Так, чтобы месяц над пробитой головой
И тьма ночная погребальным покрывалом.
Чтоб не смущаться ни бессилия, ни слёз,
Чувств угасающих за опиум не пряча,
И кожей чуять подступающий мороз
Да липкость крови,.. ускользающей,.. горячей.

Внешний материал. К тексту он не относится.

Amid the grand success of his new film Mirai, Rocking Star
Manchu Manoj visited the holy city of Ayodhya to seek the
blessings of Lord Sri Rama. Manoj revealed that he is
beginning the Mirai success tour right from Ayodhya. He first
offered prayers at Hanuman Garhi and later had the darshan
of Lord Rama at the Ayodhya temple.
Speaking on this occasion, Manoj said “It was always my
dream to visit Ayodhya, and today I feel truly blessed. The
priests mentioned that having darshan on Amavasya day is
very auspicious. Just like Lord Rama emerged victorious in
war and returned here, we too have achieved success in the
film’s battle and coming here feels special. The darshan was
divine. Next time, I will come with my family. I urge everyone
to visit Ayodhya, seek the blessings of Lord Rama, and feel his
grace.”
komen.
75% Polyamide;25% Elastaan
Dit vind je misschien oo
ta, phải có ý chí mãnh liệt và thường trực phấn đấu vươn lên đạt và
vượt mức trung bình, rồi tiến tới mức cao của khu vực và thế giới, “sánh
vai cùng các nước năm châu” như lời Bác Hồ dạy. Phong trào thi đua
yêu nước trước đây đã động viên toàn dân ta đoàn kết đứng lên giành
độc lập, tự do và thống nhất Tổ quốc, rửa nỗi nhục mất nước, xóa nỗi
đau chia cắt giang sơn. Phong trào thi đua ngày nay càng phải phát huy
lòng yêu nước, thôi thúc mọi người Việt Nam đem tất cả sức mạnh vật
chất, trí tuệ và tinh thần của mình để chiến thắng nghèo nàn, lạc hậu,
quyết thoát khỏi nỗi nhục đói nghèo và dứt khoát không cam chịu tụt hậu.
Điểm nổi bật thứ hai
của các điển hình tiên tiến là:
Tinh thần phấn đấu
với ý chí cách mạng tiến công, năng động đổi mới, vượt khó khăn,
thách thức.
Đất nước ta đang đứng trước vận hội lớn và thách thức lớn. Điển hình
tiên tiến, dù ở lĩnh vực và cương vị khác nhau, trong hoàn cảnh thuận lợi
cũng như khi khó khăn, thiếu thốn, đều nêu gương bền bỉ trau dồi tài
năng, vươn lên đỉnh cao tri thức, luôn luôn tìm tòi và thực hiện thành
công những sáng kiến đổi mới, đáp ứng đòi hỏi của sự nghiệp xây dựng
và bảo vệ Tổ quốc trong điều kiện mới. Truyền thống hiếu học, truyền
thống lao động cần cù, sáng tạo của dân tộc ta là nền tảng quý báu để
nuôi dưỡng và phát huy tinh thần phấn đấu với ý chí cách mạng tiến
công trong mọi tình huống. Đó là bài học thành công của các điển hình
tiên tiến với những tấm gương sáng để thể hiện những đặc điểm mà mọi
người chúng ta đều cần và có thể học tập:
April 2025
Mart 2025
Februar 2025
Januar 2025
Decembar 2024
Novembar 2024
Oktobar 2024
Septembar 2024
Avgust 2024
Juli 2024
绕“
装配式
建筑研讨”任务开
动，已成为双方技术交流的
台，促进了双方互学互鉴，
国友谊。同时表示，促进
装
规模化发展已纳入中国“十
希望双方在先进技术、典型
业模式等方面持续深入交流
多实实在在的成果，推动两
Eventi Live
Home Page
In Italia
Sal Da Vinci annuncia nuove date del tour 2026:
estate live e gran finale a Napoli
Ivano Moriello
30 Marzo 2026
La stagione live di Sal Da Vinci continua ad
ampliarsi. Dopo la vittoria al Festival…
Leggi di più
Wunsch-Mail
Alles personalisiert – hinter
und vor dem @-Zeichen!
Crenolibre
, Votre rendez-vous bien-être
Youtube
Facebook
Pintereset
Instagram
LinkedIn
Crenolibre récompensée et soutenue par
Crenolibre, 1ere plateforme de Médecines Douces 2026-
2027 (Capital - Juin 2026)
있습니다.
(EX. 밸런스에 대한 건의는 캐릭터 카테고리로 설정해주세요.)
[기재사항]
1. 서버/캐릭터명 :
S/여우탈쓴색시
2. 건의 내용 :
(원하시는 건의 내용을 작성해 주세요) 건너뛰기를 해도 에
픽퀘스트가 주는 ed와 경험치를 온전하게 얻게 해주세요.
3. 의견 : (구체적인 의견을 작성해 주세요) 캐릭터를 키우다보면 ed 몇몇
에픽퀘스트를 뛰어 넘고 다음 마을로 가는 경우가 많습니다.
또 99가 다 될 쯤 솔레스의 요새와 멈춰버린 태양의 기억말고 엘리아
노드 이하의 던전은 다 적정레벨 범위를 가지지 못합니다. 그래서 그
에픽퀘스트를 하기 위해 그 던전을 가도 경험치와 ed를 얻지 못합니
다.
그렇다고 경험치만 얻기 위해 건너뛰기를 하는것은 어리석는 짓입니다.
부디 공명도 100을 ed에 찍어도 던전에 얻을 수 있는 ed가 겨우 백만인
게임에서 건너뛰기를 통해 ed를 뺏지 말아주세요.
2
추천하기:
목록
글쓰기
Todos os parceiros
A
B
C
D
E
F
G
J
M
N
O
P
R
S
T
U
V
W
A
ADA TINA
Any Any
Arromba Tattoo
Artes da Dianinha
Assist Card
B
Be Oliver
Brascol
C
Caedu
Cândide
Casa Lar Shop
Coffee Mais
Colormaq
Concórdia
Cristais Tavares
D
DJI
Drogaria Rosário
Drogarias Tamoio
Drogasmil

А в шуме ветра чей-то голос — сквозь века,
Сквозь пятна бреда в лоскутках воспоминаний:
«Давным-давно… Во дни Ивана Дурака…
Жила принцесса, не вкусившая страданий.
И полюбился ей случайный человек,
Что обернулся статным принцем в одночасье.
Божился мамой, мол, любовь его навек,
Мол, впереди у них лишь радужное счастье…»
Смолкает ветер, занимается рассвет.
Я силюсь вспомнить: так за что же воевала?
И, как ни странно, на поверхности ответ:
За смерть достойную. Не много и не мало.
«А принц, как водится, колдуньей проклят был,
И обещания все побоку с любовью.
Её рифмуют по традиции лишь с кровью,
И кровью платит та, что некогда любил…»
Не знаю, право, уж достойно ли жила…
Не жду похвал и не ищу величья.
Лишь одного страшусь всем сердцем- безразличья
И «невстревания» в опасные дела.
Нам, на Руси рождённым, нет иных уделов,
Как только чувствовать с народом и нести
(Кресты ли, славу) всё сполна и без предела.
И через это подниматься и расти.
«Принцесса ж наша, исстрадавшись до конца,
Все перепробовав молитвы и отвары,
Перенеся побои, крики, свары
И обвинения от принца-подлеца,
Стоптав пятнадцать пар калош,
Четыре сердца
в боях за счастье до мочалок износив,
Забыв, что принц её и статен, и красив,
Однажды все-таки подумала: хорош!
И порешила, в довершенье, удавиться…»
А где здесь жизнеутверждающий конец,
И почему такая страшная «исторья»?
Что ж, как по мне, вполне счастливая девица!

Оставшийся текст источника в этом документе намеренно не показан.